**What you should do**: Only the lines below, from the one with "UPCOMING EVENTS (117, 654)" through the one with "[Cookiebot von Usercentrics", are to be written out, exactly.

**Record excerpts**:
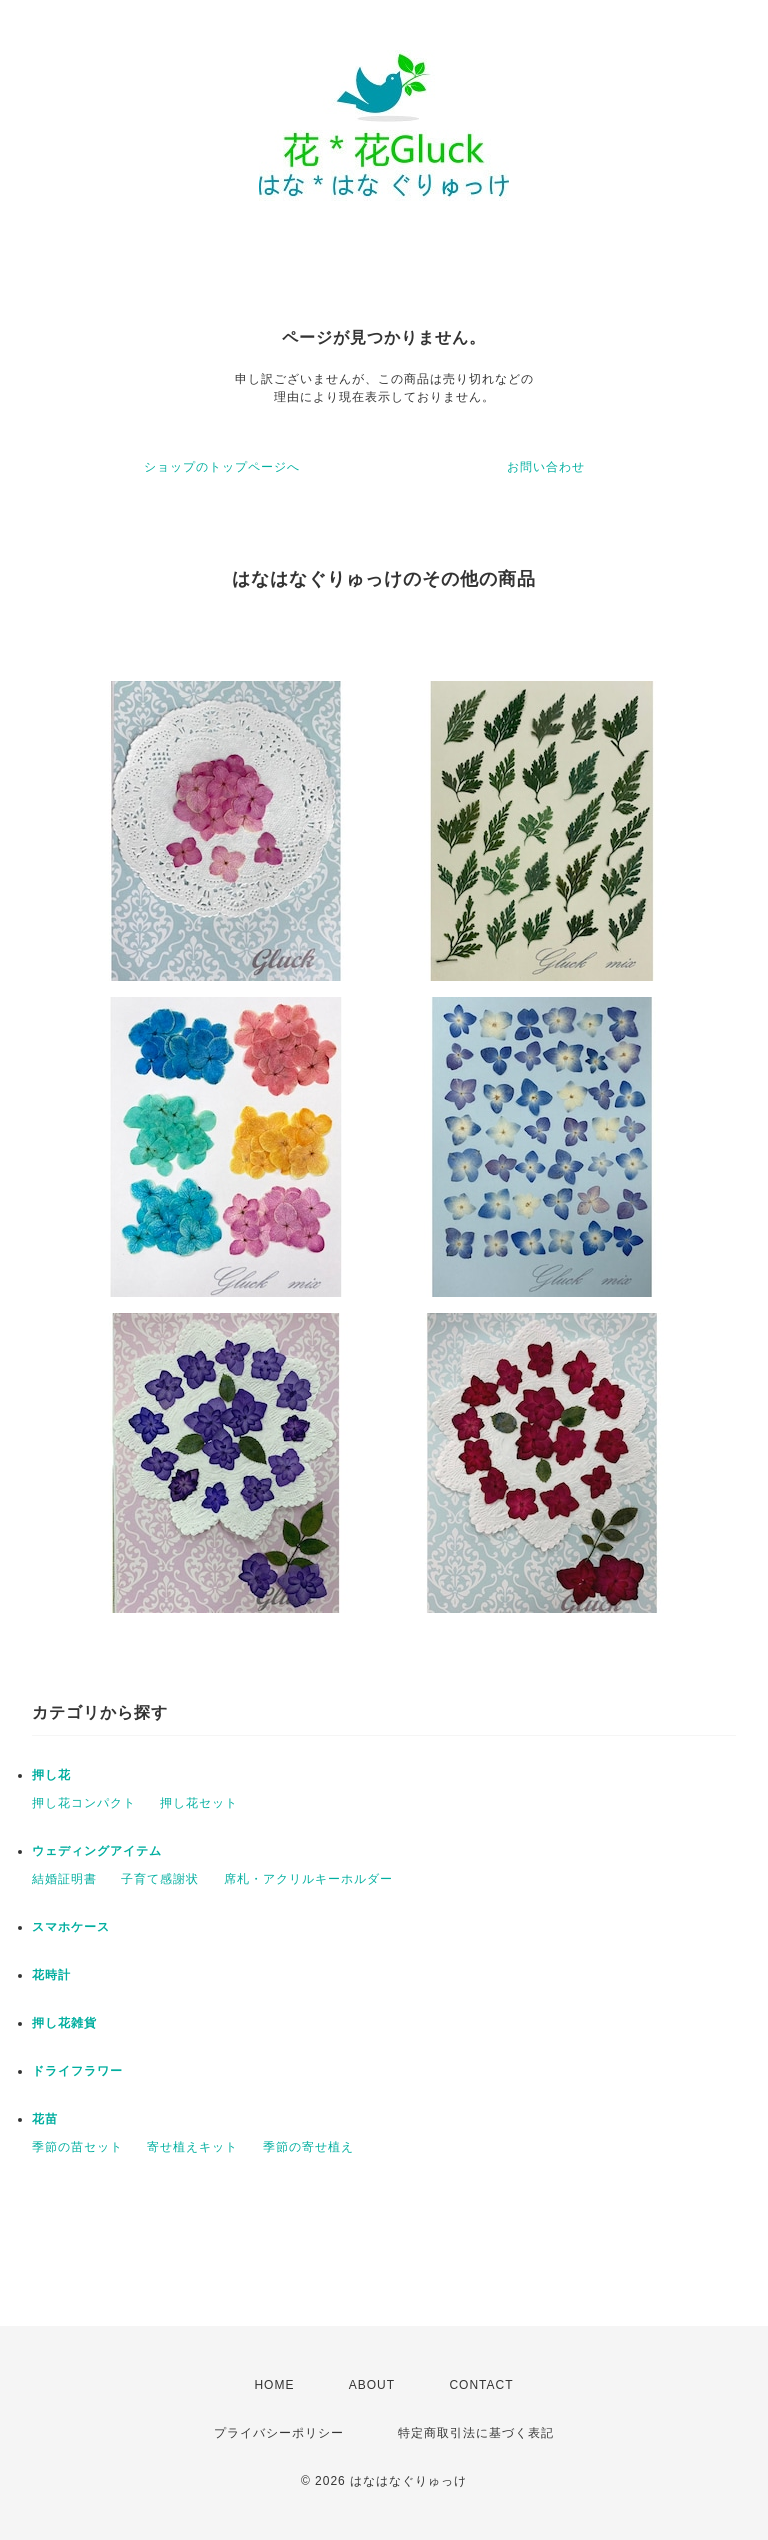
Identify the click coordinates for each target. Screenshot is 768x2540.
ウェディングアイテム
---
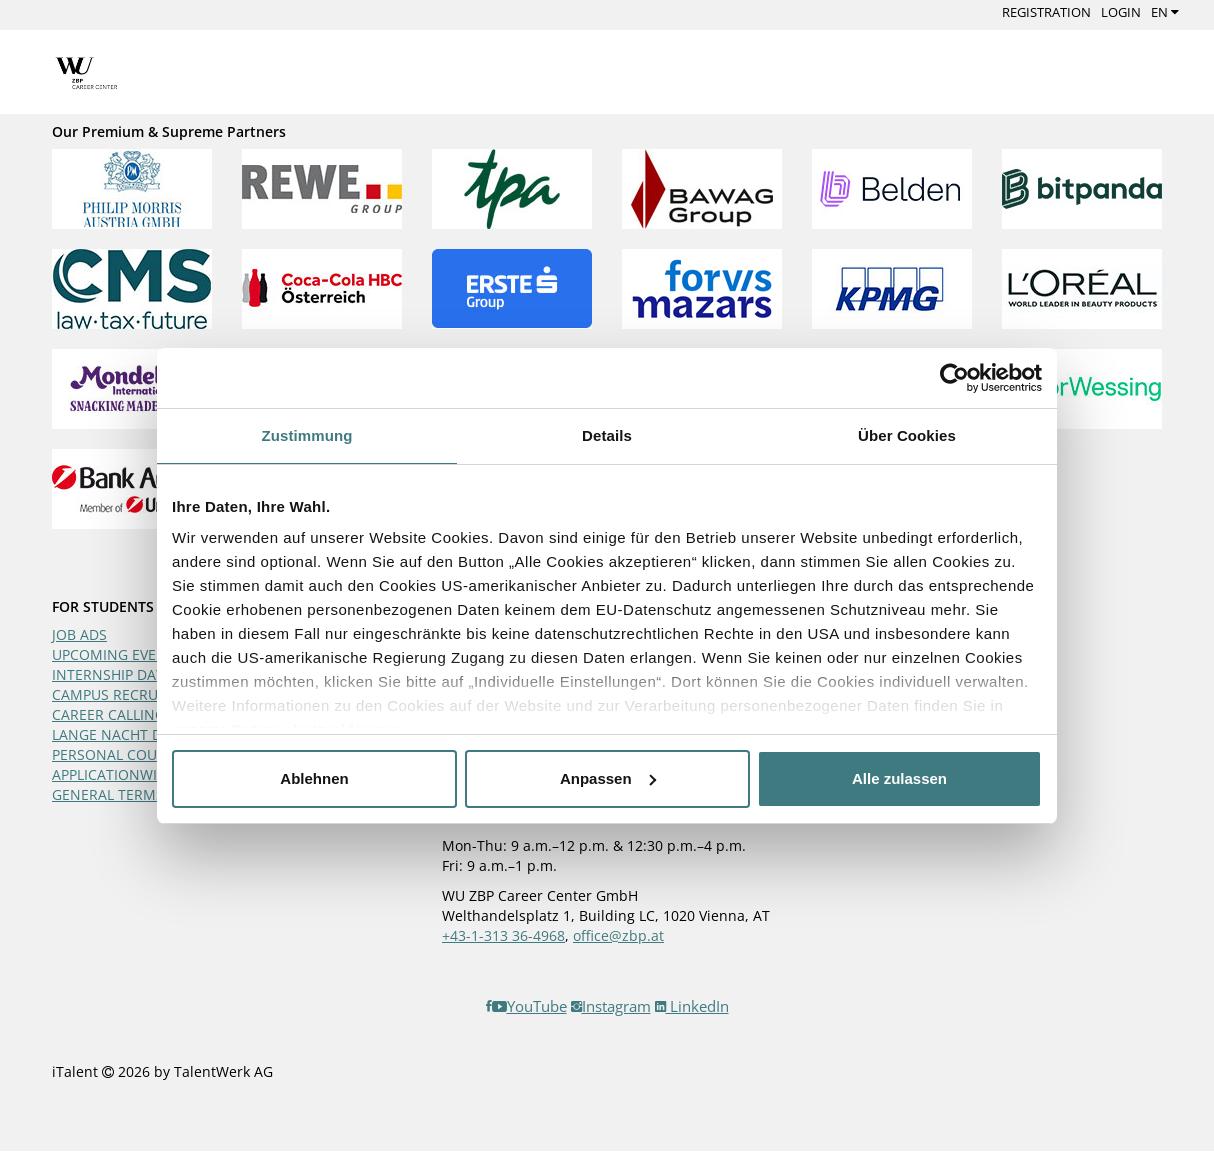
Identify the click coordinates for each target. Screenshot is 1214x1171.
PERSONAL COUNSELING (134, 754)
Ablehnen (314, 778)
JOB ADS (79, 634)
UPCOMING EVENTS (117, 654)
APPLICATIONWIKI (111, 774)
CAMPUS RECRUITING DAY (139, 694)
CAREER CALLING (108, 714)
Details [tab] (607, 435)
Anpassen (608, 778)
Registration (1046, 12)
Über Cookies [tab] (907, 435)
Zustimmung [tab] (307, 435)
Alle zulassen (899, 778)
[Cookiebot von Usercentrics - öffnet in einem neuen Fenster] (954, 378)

**Result for this exercise**:
UPCOMING EVENTS (117, 654)
APPLICATIONWIKI (111, 774)
CAMPUS RECRUITING DAY (139, 694)
CAREER CALLING (108, 714)
Details [tab] (607, 435)
Anpassen (608, 778)
Registration (1046, 12)
Über Cookies [tab] (907, 435)
Zustimmung [tab] (307, 435)
Alle zulassen (899, 778)
[Cookiebot von Usercentrics - öffnet in einem neuen Fenster] (954, 378)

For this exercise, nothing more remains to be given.